By News room
Government is proposing to increase tax on gun licenses from two million to five million shillings.
The Commissioner in charge of Tax at the Ministry of Finance Francis Twinamatsiko,, revealed while presenting revenue enhancement measures before the Budget Committee of Parliament.
Twinamatsiko noted that the Ministry is revising the non-tax revenue fees for fire arms aimed at raising revenue. Fire arms licenses range from between 150,000 to 200,000 and the maximum at two million shillings, but the new tax proposal would mean one would acquire a gun at five million shillings maximum.
State Minister for Planning, David Bahati, noted that the increment is not in any way in relation to the fight against crime but rather a revenue collection measure. He noted that the increase will not deter people from acquiring weapons for personal security.
Government expects to raise up to two billion shillings from this increment, if approved.
In May 2016, Government registered 274 firearms in civilian hands with the intention to curb the prevailing gun-related crime in the country that left even their own a senior police officer Andrew Felix Kaweesi gunned down on March 17th from his home at Kulambiro.
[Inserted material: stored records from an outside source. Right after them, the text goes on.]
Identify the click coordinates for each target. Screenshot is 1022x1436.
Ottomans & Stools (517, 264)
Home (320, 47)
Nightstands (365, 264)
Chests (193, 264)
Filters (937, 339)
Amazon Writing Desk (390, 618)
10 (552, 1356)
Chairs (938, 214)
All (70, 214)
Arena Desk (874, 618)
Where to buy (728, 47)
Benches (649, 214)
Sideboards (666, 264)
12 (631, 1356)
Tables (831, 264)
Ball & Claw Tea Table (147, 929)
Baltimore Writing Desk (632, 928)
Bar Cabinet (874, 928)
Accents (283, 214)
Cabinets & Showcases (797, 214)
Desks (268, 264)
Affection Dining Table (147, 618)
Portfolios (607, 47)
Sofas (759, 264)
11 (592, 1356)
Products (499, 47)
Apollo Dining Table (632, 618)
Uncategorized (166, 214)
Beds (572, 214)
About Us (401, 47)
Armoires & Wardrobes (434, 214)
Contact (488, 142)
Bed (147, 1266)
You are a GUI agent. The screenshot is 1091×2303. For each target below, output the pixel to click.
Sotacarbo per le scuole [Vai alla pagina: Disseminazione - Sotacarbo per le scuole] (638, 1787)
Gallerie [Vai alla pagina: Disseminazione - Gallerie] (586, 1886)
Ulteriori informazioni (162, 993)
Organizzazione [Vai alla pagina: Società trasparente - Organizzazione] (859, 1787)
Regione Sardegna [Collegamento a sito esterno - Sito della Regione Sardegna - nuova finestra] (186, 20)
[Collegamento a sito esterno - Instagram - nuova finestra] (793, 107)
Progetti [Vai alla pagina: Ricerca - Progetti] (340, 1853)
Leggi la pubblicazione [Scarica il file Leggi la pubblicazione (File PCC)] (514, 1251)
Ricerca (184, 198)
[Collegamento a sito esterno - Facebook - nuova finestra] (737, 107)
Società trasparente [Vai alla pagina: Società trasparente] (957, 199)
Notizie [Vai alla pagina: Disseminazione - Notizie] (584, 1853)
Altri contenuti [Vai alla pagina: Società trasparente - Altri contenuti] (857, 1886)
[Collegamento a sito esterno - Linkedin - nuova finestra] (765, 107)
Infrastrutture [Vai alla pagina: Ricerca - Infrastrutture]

Meanwhile Government is set to loose over 145 billion shillings in the attempt to exempt several entities from paying tax in bid to enhance economic development.
The revenue enhancement measures for financial year 2017/2018, by the Ministry of Finance, Planning and Economic Development, will ensure some gains in terms of revenue but also losses.
For granting a tax holiday to Bujagali Hydro power project up to 2033, as a measure to reduce the cost of power supplied by the project to the national grid, it is estimated that 80 billion shillings will be lost.
Another 33 billion shillings will be lost for reintroducing exemption on capital investments outside a radius of 50 kilometres from Kampala, while seven billion will be lost when the ministry removes import duty on imports of pen-stock pipes for use in the hydro electricity power project. This move is aimed at incentivizing investment in the hydro-power project.
At least seven billion shillings will be lost in exempting Value Added Tax (VAT) on animal feeds and premises, while removal of VAT on crop extension services will cost the country two billion shillings. The move is aimed at lowering the cost of crop extension services. One billion shillings will be lost in exempting irrigation equipment from VAT.
Tour operators may be exempted from taxes and this will cost the country four billion shillings, while removal of VAT on solar batteries and lanterns will cost government two billion shillings.
Removal of excise duty on confectioneries to reduce smuggling and under-declaration will cost government four billion shillings.
But the government stands to gain 500 billion shillings in the tax enhancement strategy with 197 billion coming from an enhanced revenue for the standard gauge railway, 30 billion as a result of reinstating VAT on wheat grain, and 32 billion on the change of the excise duty regime for beer, wine, spirits and soft drinks among others.
Another 50 billion shillings will also be gained from reinstating the 10 percent import duty on crude palm oil.